Question

Find the number of terms of the AP. $64,60,56,....$ having sum $544$.

Answer 1

Step 1. Find the possible values of $n$:

Here, the AP is $64,60,56,....$

The first term, $a=64$ and common difference, $d=64-60=-4$ .

Let $n$ terms of the AP must be taken, then

$S_n=544$

We know that the sum of first $n^{th}$ terms of an AP is, $S_n=\frac{n}{2}\left[2a+(n-1)d\right]$.
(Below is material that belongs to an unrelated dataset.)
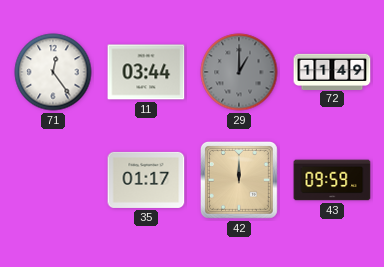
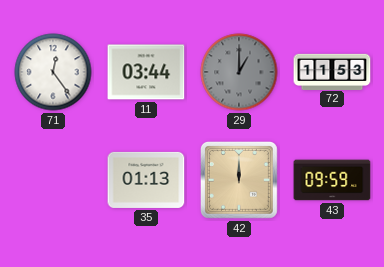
72: 11:49 -> 11:53
35: 01:17 -> 01:13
$\begin{array}{cc}\Rightarrow & \frac{n}{2}\left[2\times 64+(n-1)\times (-4)\right]=544\\ \Rightarrow & \frac{n}{2}\left[128-4(n-1)\right]=544\\ \Rightarrow & \frac{n}{2}\left[128-4n+4)\right]=544\\ \Rightarrow & n\left[132-4n\right]=1088\\ \Rightarrow & 132n-4n^2=1088\end{array}$

On further simplification,

$\begin{array}{cc}\Rightarrow & 4n^2-132n+1088=0\\ \Rightarrow & n^2-33n+272=0\\ \Rightarrow & n^2-16n-17n+272=0\\ \Rightarrow & n(n-16)-17(n-16)=0\\ \Rightarrow & (n-16)(n-17)=0\end{array}$

$\begin{array}{cc}\Rightarrow & (n-16)=0\text{and}(n-17)=0\\ \Rightarrow & n=16\text{and}n=17\end{array}$

Step 2. Check at which term the sum of the AP is $544$:

Check for $n=16$.

Substitute $a=64,a_n=4,n=16$ in the equation $S_n=\frac{n}{2}\left[a+a_n\right]$ to find the value of $S_{16}$

$\begin{array}{rcl}& \Rightarrow & S_{16}=\frac{16}{2}\left[64+4\right]\\ & =& 8\times 68\\ & =& 544\end{array}$

Check for $n=17$

Substitute $a=64,a_n=4,n=17$ in the equation $S_n=\frac{n}{2}\left[a+a_n\right]$ to find the value of $S_{17}$

$\begin{array}{rcl}& \Rightarrow & S_{17}=\frac{17}{2}\left[64+0\right]\\ & =& \frac{17}{2}\times 64\\ & =& 17\times 32\\ & =& 544\end{array}$

Step 3. Find the value of ${17}^{th}$ term:

Substitute $64$ for $a,-4$ for $d$ and $17$ for $n$ in the equation $a_n=a+(n-1)d$, we get

$\begin{array}{rcl}& \Rightarrow & a_{17}=64+(17-1)(-4)\\ & =& 64-4\times 16\\ & =& 64-64\\ & =& 0\end{array}$

Therefore, the terms may be either $17$ or $16$ both hold true. The double answers are obtained because the ${17}^{th}$ term is zero and it does not affect the net sum.

Hence, the sum of first 16 and 17 numbers will be $544$.